Mining companies, Rio Tinto, BHP and Fortescue Metals Group, operate some 17 huge, open pit mines there and have conscripted robots for the grunt work of extracting the ore and getting it to market. So much so, in fact, the Pilbara has become a hotbed of automation: 400-ton robot haulage trucks, auto-diggers, and rock crushers, as well as mile-long autonomous ore trains headed west to Port Hedland, annually mine and haul 110 million tons of iron ore bound for steel mills in China and Japan.

Rio Tinto formerly hired truck drivers at six-figure salaries to work there, and still had to frequently rotate them out to civilization as a break from the isolation. Most ore mines worldwide are much the same: far from civilization, desolate, and tough on humans.

Mining, always number one or two among the world’s top five most dangerous professions, is falling fast to automation. Rio Tinto has 400 workers at its remote operations plant in Perth—800 miles west of the Pilbara—who manage the mining and output form all of Rio Tinto’s mines in the area. Rio Tinto has recently invested another $749 million to sustain production capacity, and with it more automation is on the way.

Mining productivity
As Rio Tinto explains it: “We harness new and emerging technologies to make our operations more efficient, safer and more environmentally friendly. And we do this all the way through the mining life cycle: as we explore, design, build, operate and close our assets.

“Automation has been part of our business for more than a decade, and helps us run safer, more efficient and low-cost operations. We are removing driver error and improving safety by increasing the automation of trucks, drills and trains.”

Fortescue Metals Group said it was seeing 32 percent productivity improvements with autonomous trucking.

Ivan Vella, Rio Tinto’s iron ore managing director rail, port and core services, said Rio’s next step in the automation path is through “whole system integration” at its Koodaideri (Pilbara) mine, its first “intelligent mine”. That will involve adopting new processes and technologies to link assets together in a network, allowing them to “talk” to each other and respond to issues and changes that arise.

Yes, this is mining! Check it out

Tales from mining
“I’ve got the best job in the world. I get to play video games for a living,” says Rio Tinto plant operator Blake McDonald as he crushes iron ore rocks [800 miles] away in the Pilbara. Blake is one of a growing number of employees in Rio Tinto’s Operations Centre near Perth Airport. (See video)

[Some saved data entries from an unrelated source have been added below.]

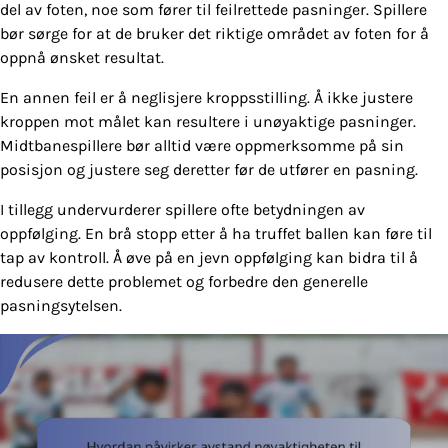
del av foten, noe som fører til feilrettede pasninger. Spillere
bør sørge for at de bruker det riktige området av foten for å
oppnå ønsket resultat.
En annen feil er å neglisjere kroppsstilling. Å ikke justere
kroppen mot målet kan resultere i unøyaktige pasninger.
Midtbanespillere bør alltid være oppmerksomme på sin
posisjon og justere seg deretter før de utfører en pasning.
I tillegg undervurderer spillere ofte betydningen av
oppfølging. En brå stopp etter å ha truffet ballen kan føre til
tap av kontroll. Å øve på en jevn oppfølging kan bidra til å
redusere dette problemet og forbedre den generelle
pasningsytelsen.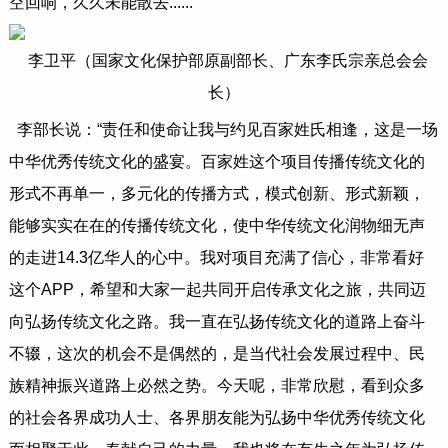
空回响，久久未能散去......
李卫平（国家文化保护部原副部长、广东李氏宗亲总会会
长）
李部长说：“责任和使命让我与约见百家姓氏相逢，这是一场
中华优秀传统文化的盛宴。百家姓这个项目传播传统文化的
形式不再单一，多元化的传播方式，模式创新、形式新颖，
能够实实在在的传播传统文化，使中华传统文化润物细无声
的走进14.3亿华人的心中。我对项目充满了信心，非常看好
这个APP，希望和大家一起共同开启传承文化之旅，共同迈
向弘扬传统文化之路。我一直在弘扬传统文化的道路上奋斗
不辍，这次的机会不是偶然的，是当代社会发展过程中、民
族精神振兴道路上必然之势。今天呢，非常欣慰，看到众多
的社会各界成功人士、各界朋友能为弘扬中华优秀传统文化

Katie Hill, truck pilot, received initial training in the Pilbara, then joined the team at the state-of-the-art Operations Centre in Perth. There, Katie now supports the remote management of the very trucks she once drove.

“It’s certainly a change,” laughs Katie, who still has trouble believing that she’s gone from operating machines in the Pilbara to now controlling some of the largest trucks in the world all from an office down in Perth. (See video)

Matt Key combined his mechanical engineering skills with a hobby he loved: Drones. Now, as chief drone pilot at Rio Tinto’s Kennecott operations in the US, Matt leads a team of 20 certified drone pilots and is helping to improve safety and productivity at the Bingham Canyon copper mine. (See video).